The new May 2023 publication page 4 According to JCT’s estimates, if the expiring individual income tax provisions of the 2017 tax act were extended, deficits would be larger than those in CBO’s baseline, on net, by $2.5 trillion over the 2024–2033 period, excluding debt-service costs (see Table 2).

The May 2024 publication page 4 According to JCT’s estimates, if the expiring individual income tax provisions of the 2017 tax act were extended, primary deficits over the 2025–2034 period would be $3.3 trillion larger, on net, than those in CBO’s baseline projections (see Table 2).

bodiyang commented 3 months ago

@jdebacker Thanks Jason

I just another check. Actually, the net interest outlays / Debt-service costs (May 2023 report & May 2024 report) is separately calculated, apart from the revenue change.

Please see the two rows here in May 2024 report Screenshot 2024-05-10 at 3 35 57 PM

The the calculation of revenue change for the year 2024-2033 Tax-Calc: $2.0 trillion CBO May 2024 report: $ 2.8 trillion CBO May 2023 report: $ 2.5 trillion

Then for the year 2034, Tax-Calc: $273 billion CBO 2024 report: $434 billion

@martinholmer

Note: Tax-Calc's calculation by year Screenshot 2024-05-14 at 9 24 05 AM

martinholmer commented 3 months ago

Neither @bodiyang nor @jdebacker disclosed in issue #2748 which input dataset they used: is it puf.csv or the new tmd.csv?

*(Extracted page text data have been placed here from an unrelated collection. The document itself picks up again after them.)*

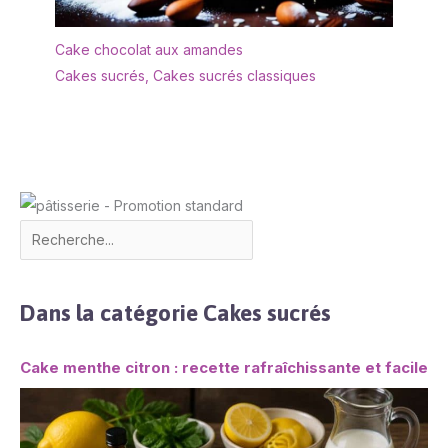
Cake chocolat aux amandes
Cakes sucrés
,
Cakes sucrés classiques
Dans la catégorie Cakes sucrés
Cake menthe citron : recette rafraîchissante et facile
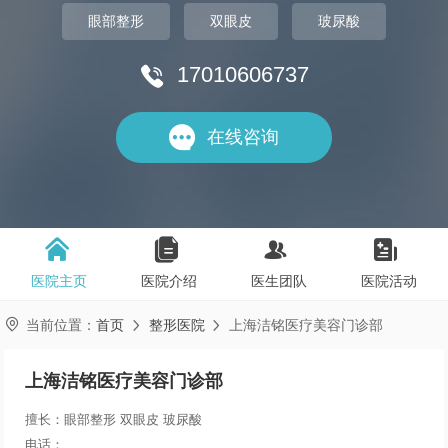
眼部整形
双眼皮
玻尿酸
17010606737


在线咨询




医院主页
医院介绍
医生团队
医院活动

当前位置：
首页
整形医院
上海洁铭医疗美容门诊部


上海洁铭医疗美容门诊部
擅长：眼部整形 双眼皮 玻尿酸
电话：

And they were unclear about what "revenue change" means: is that just income taxes or is it the sum of payroll taxes plus income taxes?

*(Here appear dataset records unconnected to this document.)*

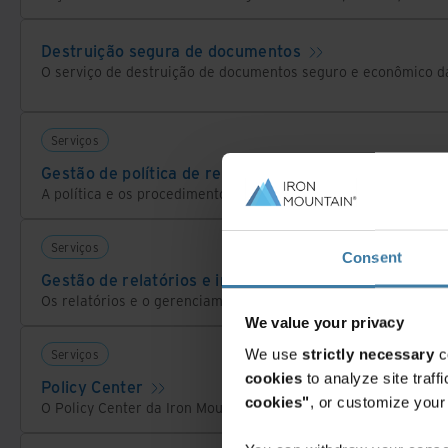
Destruição segura de documentos
Serviços
Gestão de política de retenção e privacidade
Serviços
Consent
Gestão de relatórios e inventário
We value your privacy
We use
strictly necessary
c
Serviços
cookies
to analyze site traf
Policy Center
cookies"
, or customize you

bodiyang commented 3 months ago

@martinholmer thanks Martin

  1. The result is based on puf.csv data
  2. Revenue is just the income tax revenue

(I think payroll tax actually have no change from the ext.json reform)

bodiyang commented 3 months ago

I have completed some simulations of the reforms on each single parameter change, in reference to this CBO spreadsheet

Please check this excel as a reference TCJA_item_ext.xlsx

Looking at the result, these reforms are close to CBO's estimation: Individual income rates & brackets, Standard Deduction, CTC, Itemized Deduction

While, the following reforms are far away from CBO's estimation: Business Income Deduction, AMT, personal exemption

bodiyang commented 3 months ago

I have completed some simulations of the reforms on each single parameter change, in reference to this CBO spreadsheet

Please check this excel as a reference TCJA_item_ext.xlsx

Looking at the result, these reforms are close to CBO's estimation: Individual income rates & brackets, Standard Deduction, CTC, Itemized Deduction

While, the following reforms are far away from CBO's estimation: Business Income Deduction, AMT, personal exemption

Please ignore this comment, this is the wrong simulation.

Please check my next comment

bodiyang commented 3 months ago

I have completed some simulations of the reforms on each single parameter change, in reference to this CBO spreadsheet

Please check this excel as a reference update comparison.xlsx

Looks like apart from QBID, most per parameter change reform looks good.